Not supported in this release.
Proof generation options.
Blast implements a set of options to generate
PCC style proofs. The proofs are output in textual form in LF syntax. These can be
read and encoded by a standard PCC proof encoder.
-
-pf. Generate proof tree in the file foo.tree.
- -pfgen. Spit out vampyre proofs. Always use this: the other option is buggy!
- -pffile xxx. File to write vampyre proofs. If no file is specified,
proofs are written to /tmp/lf.pfs.
Old Heuristics that are no longer used/supported.
You can omit reading about the options in this section.
These pertain to several heuristics in the older version.
The default is set to the heuristic that we found to work best.
Many of the following heuristics are no longer supported.
- -comp xxx. This implements the keep_subtree heuristic from the
Lazy Abstraction paper. The options are cut to remove the subtree, and path
to keep the subtree. We found that path was nominally faster, but went into
loops very often. So the default is set to cut.

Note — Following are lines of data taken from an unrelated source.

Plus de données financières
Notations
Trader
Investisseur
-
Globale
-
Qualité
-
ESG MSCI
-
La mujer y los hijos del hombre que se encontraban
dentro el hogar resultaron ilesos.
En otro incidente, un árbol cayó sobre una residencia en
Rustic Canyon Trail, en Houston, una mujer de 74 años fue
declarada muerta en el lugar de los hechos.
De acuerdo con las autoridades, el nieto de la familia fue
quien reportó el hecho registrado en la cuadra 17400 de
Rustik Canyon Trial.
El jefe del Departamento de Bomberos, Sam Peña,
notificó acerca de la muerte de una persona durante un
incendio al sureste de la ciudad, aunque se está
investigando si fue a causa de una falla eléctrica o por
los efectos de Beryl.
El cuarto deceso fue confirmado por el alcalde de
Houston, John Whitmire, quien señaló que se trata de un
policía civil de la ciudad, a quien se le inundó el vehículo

- -post xxx. The algorithms to compute post. The options are slam
for an approximate Cartesian post as implemented in SLAM.

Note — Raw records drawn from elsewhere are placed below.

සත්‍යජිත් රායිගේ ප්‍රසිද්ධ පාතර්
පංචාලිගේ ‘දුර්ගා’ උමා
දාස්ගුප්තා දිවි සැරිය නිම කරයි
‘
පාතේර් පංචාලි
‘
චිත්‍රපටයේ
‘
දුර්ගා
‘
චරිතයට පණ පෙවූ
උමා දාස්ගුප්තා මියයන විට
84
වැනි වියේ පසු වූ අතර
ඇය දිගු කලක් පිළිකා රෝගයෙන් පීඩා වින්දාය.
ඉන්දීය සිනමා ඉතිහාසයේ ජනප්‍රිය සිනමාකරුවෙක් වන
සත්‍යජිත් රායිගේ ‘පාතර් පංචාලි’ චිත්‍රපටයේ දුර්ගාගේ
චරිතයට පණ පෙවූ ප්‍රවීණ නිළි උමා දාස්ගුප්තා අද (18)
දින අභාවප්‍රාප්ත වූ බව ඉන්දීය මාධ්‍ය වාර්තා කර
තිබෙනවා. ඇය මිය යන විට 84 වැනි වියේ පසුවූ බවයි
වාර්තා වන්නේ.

and H for the most precise predicate abstraction.
We saw that slam post is vastly more efficient, yet is precise enough
to prove properties of interest. The default is slam.
- -forget. This option naively forgets predicates found when it
backtracks out of a subtree. This repeats work: the next time the same
part of the program is visited, the same predicates are found again. The
default is not to forget.
- -dc. Some don't care heuristic for predicates not in scope.
Deprecated. Do not use, see -craig instead.
General Options.
The following options let the user select different
configurations, mostly for debugging.
-
-debug. Prints out copious debugging information.
- -cfa-dot xxx. Output the CFA of every function in ATT dot format
in the file xxx.
- -stop. Stop when the model checker hits the first (possibly invalid) counterexample.
Useful for debugging.
- -traces. Every time a false counterexample is encountered,
the trace itself is dumped. Used for diagnostic purposes.
With the option -tracefile xxx, you can additionally specify the name
of the file containing trace information. This is used by the trace viewer.
- -demo. Run in demo mode for the GUI.
- -xml. Generate error traces as a bunch of xml files that can be read in and
displayed by SLAM's GUI.
- -help or
--help. Display the list of options.